The researchers calculated that the prehistoric beasts pumped out more than 520 million tons (472 million tonnes) of methane a year -- enough to warm the planet and hasten their own eventual demise.
Until now, an asteroid strike and volcanic activity around 65 million years ago had seemed the most likely cause of their extinction.

'These dinosaurs may have produced more methane than all the modern sources put together.'
- Co-researcher David Wilkinson
Giant plant-eating sauropods were fingered as the key culprits in the study, which appears in the latest edition of the journal Current Biology. An average argentinosaurus, weighing around 90 tons (82 tonnes) and measuring 140 feet (42m), chomped its way through half a ton (half a tonne) of ferns a day, producing clouds of methane as the food broke down in its gut.
Professor Graeme Ruxton from St. Andrews University in Scotland and co-researcher David Wilkinson, from Liverpool John Moores University, worked out just how much of the greenhouse gas the billions of dinosaurs would have generated during the Mesozoic era, starting 250 million years ago.

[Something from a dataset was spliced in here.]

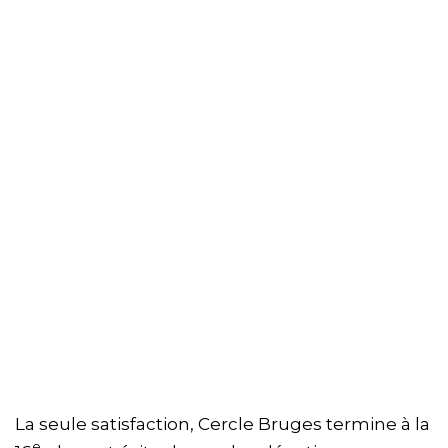
La seule satisfaction, Cercle Bruges termine à la
e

"A simple mathematical model suggests that the microbes living in sauropod dinosaurs may have produced enough methane to have an important effect on the Mesozoic climate," Wilkinson said. "In fact, our calculations suggest these dinosaurs may have produced more methane than all the modern sources, natural and human, put togetether.

The dinosaur output of 520 million tons (472 million tonnes) is comparable to current natural and man-made emissions of the greenhouse gas, which scientists say is around 21 times more powerful than CO2 at trapping heat on Earth and causing climate change. Cows and other farm animals globally contribute up to 100 million tons (90 million tonnes) a year of methane.